クラスの最後に必ず行うシャワ・アーサナ(Shavasana)。目的やポイントが分かるような分からないような、何となく目を閉じてジッとしている、時々お昼寝タイムになったり、、頭の中は雑念でいっぱい、、そんな方も少なからずいるのでは。
シャワ・アーサナはリラクセーションのための重要なアーサナ(ポーズ)です。
身体は左右対称に、一番くつろぐ場所に置き、一度位置を決めたら動かさないようにリラックスを心掛けます。呼吸はやや深い腹式呼吸から始めて、落ち着いたら鼻先の自然呼吸に集中します。
内部感覚は抽象的であり、それぞれ個人差がかなりありますが、私の場合はリラクセーションが進むと身体と外側の境界線が緩み、全体が地面に溶け込んでいくような感覚や、全身が微動だにしない感じになります。ポイントはその状態が自然と内側から起きてくる、ということです。
身体は熟睡しているのと同じ位リラックスしながら、意識は何もとらわれない高い集中状態を保っている感じでしょうか。
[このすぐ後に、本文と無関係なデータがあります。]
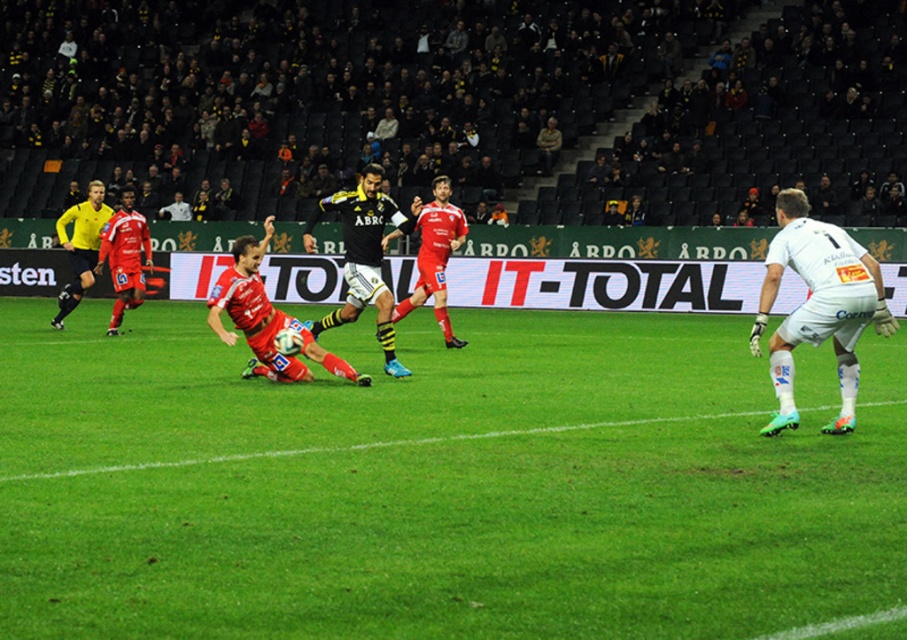 Can you confirm if matte red jersey at center is taller than yellow matte referee at left?

Yes.

Does point (442, 205) lie in front of point (96, 193)?

Yes, point (442, 205) is closer to viewer.

Where is `matte red jersey at center`? matte red jersey at center is located at coordinates pos(435,257).

Is point (793, 221) positioned after point (223, 336)?

No, (793, 221) is in front of (223, 336).

Which is more to the right, white matte jersey at right or red matte soccer player at center?

From the viewer's perspective, white matte jersey at right appears more on the right side.

You are a GUI agent. You are given a task and a screenshot of the screen. Output one action in this format:
    pyautogui.click(x=<x>, y=<y>)
    Task: Click on the white matte jersey at right
    The image size is (907, 640).
    Given the screenshot: What is the action you would take?
    pyautogui.click(x=818, y=305)

Where is `white matte jersey at right`? The width and height of the screenshot is (907, 640). white matte jersey at right is located at coordinates (818, 305).

What do you see at coordinates (367, 252) in the screenshot? I see `red matte soccer player at center` at bounding box center [367, 252].

Does red matte soccer player at center appear over black jersey at center?

Result: Indeed, red matte soccer player at center is positioned over black jersey at center.

Is point (274, 310) positioned behind point (366, 234)?

No.

Locate an element on the screen. The height and width of the screenshot is (640, 907). red matte soccer player at center is located at coordinates [367, 252]. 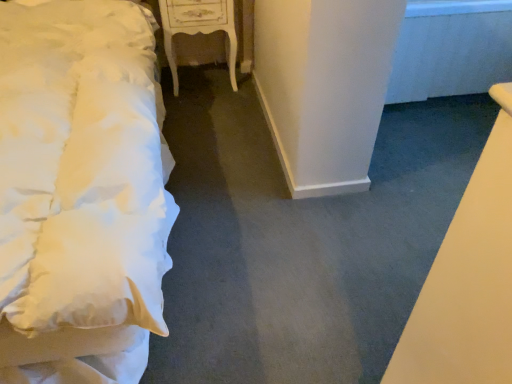 Question: Does white soft bed at left appear on the left side of white glossy nightstand at center?

Choices:
 (A) no
 (B) yes

Answer: (B)

Question: Is the position of white soft bed at left more distant than that of white glossy nightstand at center?

Choices:
 (A) yes
 (B) no

Answer: (B)

Question: Does white soft bed at left have a larger size compared to white glossy nightstand at center?

Choices:
 (A) yes
 (B) no

Answer: (A)

Question: Can you confirm if white soft bed at left is shorter than white glossy nightstand at center?

Choices:
 (A) no
 (B) yes

Answer: (A)

Question: Is the surface of white soft bed at left in direct contact with white glossy nightstand at center?

Choices:
 (A) yes
 (B) no

Answer: (B)

Question: Is white soft bed at left outside of white glossy nightstand at center?

Choices:
 (A) no
 (B) yes

Answer: (B)

Question: Does white glossy nightstand at center have a greater height compared to white soft bed at left?

Choices:
 (A) yes
 (B) no

Answer: (B)

Question: Can we say white glossy nightstand at center lies outside white soft bed at left?

Choices:
 (A) no
 (B) yes

Answer: (B)

Question: Is white glossy nightstand at center facing towards white soft bed at left?

Choices:
 (A) yes
 (B) no

Answer: (B)

Question: From the image's perspective, is white glossy nightstand at center on white soft bed at left?

Choices:
 (A) no
 (B) yes

Answer: (B)

Question: From a real-world perspective, is white glossy nightstand at center physically below white soft bed at left?

Choices:
 (A) no
 (B) yes

Answer: (B)

Question: Is white glossy nightstand at center shorter than white soft bed at left?

Choices:
 (A) no
 (B) yes

Answer: (B)

Question: Looking at their shapes, would you say white glossy nightstand at center is wider or thinner than white soft bed at left?

Choices:
 (A) wide
 (B) thin

Answer: (B) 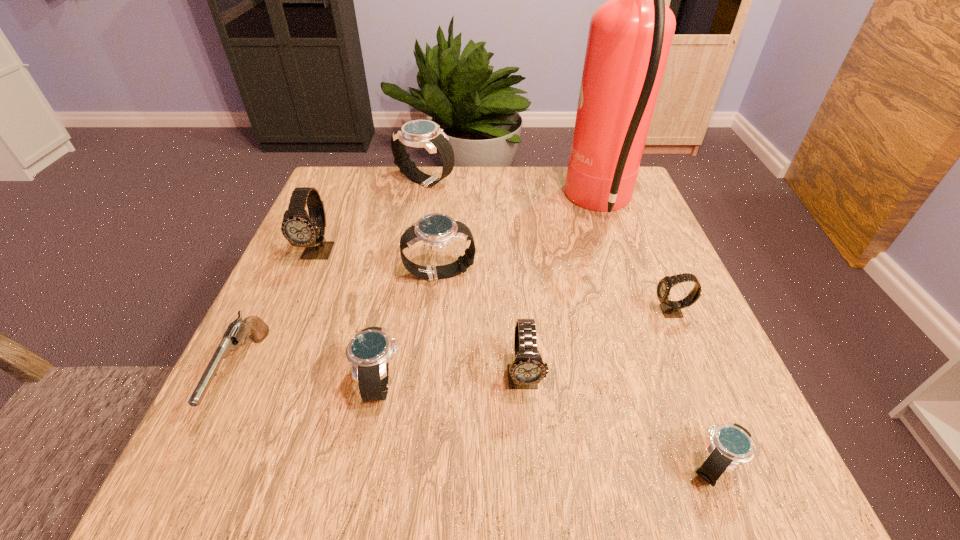 Identify the location of the tallest object. This screenshot has width=960, height=540. (629, 39).

The height and width of the screenshot is (540, 960). I want to click on red fire extinguisher, so click(x=629, y=39).

Locate an element on the screen. the biggest silver watch is located at coordinates (418, 133).

Where is `the farthest silver watch`? the farthest silver watch is located at coordinates (418, 133).

Locate an element on the screen. The width and height of the screenshot is (960, 540). the leftmost gray watch is located at coordinates [x=300, y=229].

Where is `the biggest gray watch`? This screenshot has height=540, width=960. the biggest gray watch is located at coordinates (300, 229).

You are a GUI agent. You are given a task and a screenshot of the screen. Output one action in this format:
    pyautogui.click(x=<x>, y=<y>)
    Task: Click on the third smallest silver watch
    The image size is (960, 540).
    Given the screenshot: What is the action you would take?
    pyautogui.click(x=436, y=231)

Locate an element on the screen. the fourth object from right to left is located at coordinates (527, 370).

Where is `the nearest gray watch`? This screenshot has width=960, height=540. the nearest gray watch is located at coordinates (527, 370).

At what (x,y) coordinates should I click in order to perform the action: click on the third biggest silver watch. Please return your answer as a coordinate pair (x, y). This screenshot has width=960, height=540. Looking at the image, I should click on (369, 351). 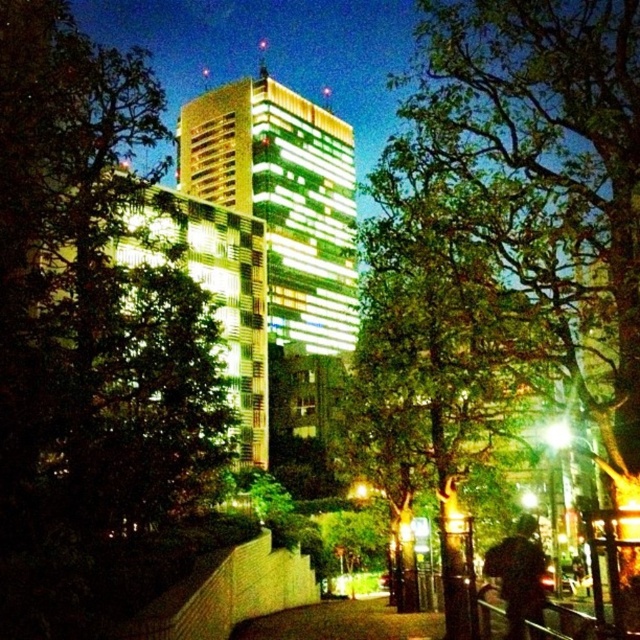 Question: Considering the relative positions of green leafy tree at center and dark concrete sidewalk at center in the image provided, where is green leafy tree at center located with respect to dark concrete sidewalk at center?

Choices:
 (A) above
 (B) below

Answer: (A)

Question: Among these objects, which one is farthest from the camera?

Choices:
 (A) green leafy tree at center
 (B) dark concrete sidewalk at center

Answer: (B)

Question: Which point is farther to the camera?

Choices:
 (A) dark concrete sidewalk at center
 (B) green leafy tree at center

Answer: (A)

Question: Is green leafy tree at center wider than dark concrete sidewalk at center?

Choices:
 (A) no
 (B) yes

Answer: (B)

Question: Is green leafy tree at center behind dark concrete sidewalk at center?

Choices:
 (A) no
 (B) yes

Answer: (A)

Question: Which object is closer to the camera taking this photo?

Choices:
 (A) dark concrete sidewalk at center
 (B) green leafy tree at center

Answer: (B) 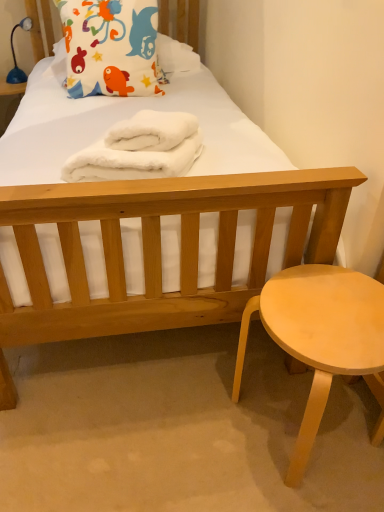 This screenshot has height=512, width=384. Find the location of `free spot above light wood stool at lower right (from a real-world perspective)`. free spot above light wood stool at lower right (from a real-world perspective) is located at coordinates (329, 313). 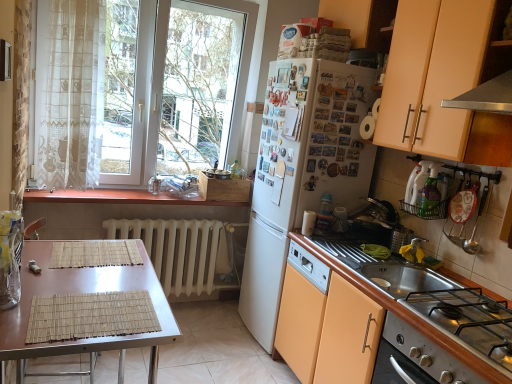 Question: Is white glossy cup at upper center, placed as the first appliance when sorted from bottom to top, to the left of white plastic dish rack at right, which ranks as the first appliance in top-to-bottom order, from the viewer's perspective?

Choices:
 (A) no
 (B) yes

Answer: (B)

Question: Does white glossy cup at upper center, placed as the second appliance when sorted from top to bottom, appear on the right side of white plastic dish rack at right, the second appliance viewed from the back?

Choices:
 (A) no
 (B) yes

Answer: (A)

Question: From a real-world perspective, is white glossy cup at upper center, which is counted as the 1th appliance, starting from the left, on white plastic dish rack at right, which is counted as the first appliance, starting from the right?

Choices:
 (A) no
 (B) yes

Answer: (A)

Question: Does white glossy cup at upper center, which is the first appliance from back to front, have a greater width compared to white plastic dish rack at right, which ranks as the first appliance in top-to-bottom order?

Choices:
 (A) yes
 (B) no

Answer: (B)

Question: Is white glossy cup at upper center, the 2th appliance positioned from the front, thinner than white plastic dish rack at right, which is counted as the 1th appliance, starting from the front?

Choices:
 (A) yes
 (B) no

Answer: (A)

Question: Is white glossy cup at upper center, placed as the first appliance when sorted from bottom to top, smaller than white plastic dish rack at right, arranged as the second appliance when viewed from the left?

Choices:
 (A) yes
 (B) no

Answer: (A)

Question: From a real-world perspective, is wooden at left below brown bamboo placemat at lower left?

Choices:
 (A) yes
 (B) no

Answer: (B)

Question: From the image's perspective, is wooden at left located above brown bamboo placemat at lower left?

Choices:
 (A) no
 (B) yes

Answer: (B)

Question: Can you confirm if wooden at left is positioned to the right of brown bamboo placemat at lower left?

Choices:
 (A) no
 (B) yes

Answer: (A)

Question: From a real-world perspective, is wooden at left over brown bamboo placemat at lower left?

Choices:
 (A) yes
 (B) no

Answer: (A)

Question: Considering the relative sizes of wooden at left and brown bamboo placemat at lower left in the image provided, is wooden at left thinner than brown bamboo placemat at lower left?

Choices:
 (A) yes
 (B) no

Answer: (A)

Question: Can you confirm if wooden at left is bigger than brown bamboo placemat at lower left?

Choices:
 (A) yes
 (B) no

Answer: (B)

Question: Could you tell me if stainless steel gas stove at lower right is facing white glossy cup at upper center, the second appliance in the right-to-left sequence?

Choices:
 (A) yes
 (B) no

Answer: (B) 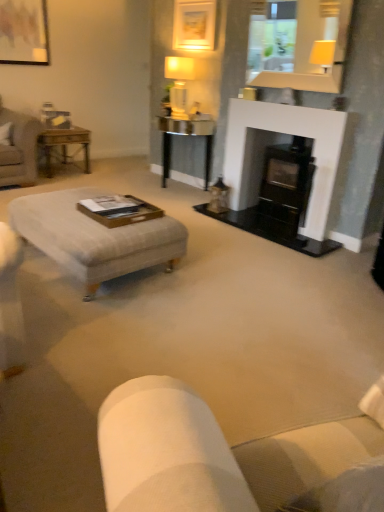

日によっても深まり方は全然違いますね。
整体師の片山洋次郎さんの著書は私の愛読書で、クラスでもとても参考にさせて頂いています。著書「整体 楽になる技術」から、私が思うシャワ・アーサナの状態に近い記述がありましたのでご紹介します。
「気持ちのいい身体
誰にも気持ちのいい瞬間というものがある。とくにリラックスしきっているような場合、身体にも、世界に対しても何の違和感も無い状態で、何かに暖かく包まれているように感じたり、のびのびと身体が周りの世界に向かって広がっているような感じがする。もっとも、本当に気持ちの良い瞬間には何も意識されない。身体は完全に世界に融解して、意識は消滅している。
身体が高度な集中状態に達したときにも同じようなことが起こる。ある歌手は、コンサートで歌っている最中に会場の空気と完全に一体化したような状態になる、その気持ち良さが歌手を続けている原点だと言っていた。ダンサーにも踊りに完全に集中すると空気になる瞬間があるという人がいる。武道でも最も技がきれいに掛かるとき、全く無意識に体が動いて、何の抵抗感もない気持ち良さがあるという。
(中略)
よく、あまりに美しい景色に出会ったとき、「時間が止まったような感じがした」、あるいは「世界が止まったような感じがした」ということがある。「世界が静まり返る」ということもある。これは時間や世界や音が止まるのではなく、見ることに集中しきって、自らの意識が止まっているのである。「我を忘れて」、「時を忘れて」何かに集中すると言うこともある。いずれにしても身体の高度な集中は気持よく、しかも無意識的である。」
心身の疲労回復に効果が高いシャワ・アーサナ。ある先生が、一度死んで再び生まれる、と表現されたのはその通りだと思いました。
みなさんもぜひ自分の感性で、このくつろぎのアーサナを深めてみてくださいね。